Die schönsten Abzweigungen führen mitten durch die Stadt
Geschrieben von: Joep Vossebeld
Wir lieben es, durch die verwinkelten Straßen und Gassen zu schlendern. Irgendwo ruft uns immer eine Trompete oder eine rasselnde Trommel, die an den Fassaden widerhallt und die Straße in einen einzigen großen Resonanzkörper verwandelt. Plötzlich halten wir einen Moment inne, wenn eine silberne Glocke uns zum Schweigen bringt und wehmütiger Weihrauch in unsere Nasenlöcher sticht. Dann folgen wir wieder derselben Nase, auf der Suche nach dem besten Essen, der besten Gesellschaft, der längsten Nacht.
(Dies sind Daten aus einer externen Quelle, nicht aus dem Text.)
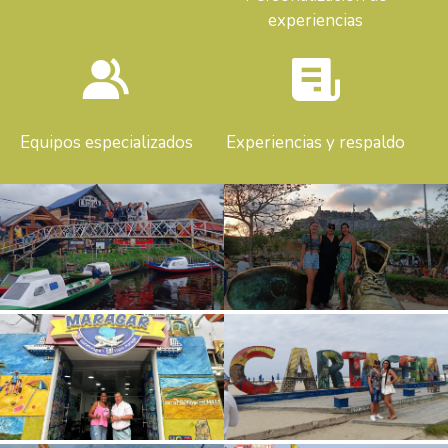
experiencias
Equipos especializados
Experiencias y respaldo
Wir sind nicht auf der Suche nach der effizientesten Route zwischen A und B, sondern nach den schönsten Abstechern: Sich hier zu bewegen, heißt im wahrsten Sinne des Wortes, sich zu bewegen. Und zwar nicht nur von Terrasse zu Café, sondern genau in den Ausflügen, die die Jahreszeiten und Jahre markieren: Vastelaovend, Servaas Procession und Heiligtumsfahrt, sowie Giant Procession und Museumsnacht. Sowohl überschwänglich als auch gedämpft: Das Leben ist ein Treck, der Weg ist wichtiger als das Ziel.
Pilgerreise
Es knüpft an den mittelalterlichen Ursprung der Prozession des Heiligtums an. Dieses Fest, das alle sieben Jahre gefeiert wird, ist heute ein Synonym für die historische Prozession, die durch die Stadt zieht. Ursprünglich handelte es sich jedoch um eine Pilgerfahrt, bei der Pilger aus ganz Europa nach Maastricht kamen. Der heilige Servaas war der große Anziehungspunkt für all diese Reisenden: Die Menschen schrieben den Überresten des ersten Bischofs von Maastricht große Kräfte zu. Bei diesen so genannten Reliquien handelte es sich um persönliche Gegenstände von Heiligen, in Servaas' Fall unter anderem um einen großen Schlüssel, der den Zugang zum Himmelstor ermöglichte. Reliquien konnten aber auch Körperteile sein, wie ein Zahn, ein Arm oder sogar der ganze Körper. Für unseren Geschmack mögen sie etwas unheimlich sein, aber für die Menschen des Mittelalters war dies eine Möglichkeit, abstrakten Glauben greifbar zu machen. Man glaubte, dass der Anblick oder die Berührung dieser Gegenstände oder Knochen einen spirituellen Kontakt mit diesen heiligen Vorgängern herstellte. Alle Sünden aus der Vergangenheit würden vergeben und die Seele so vor einem Aufenthalt in der Hölle oder im Fegefeuer bewahrt.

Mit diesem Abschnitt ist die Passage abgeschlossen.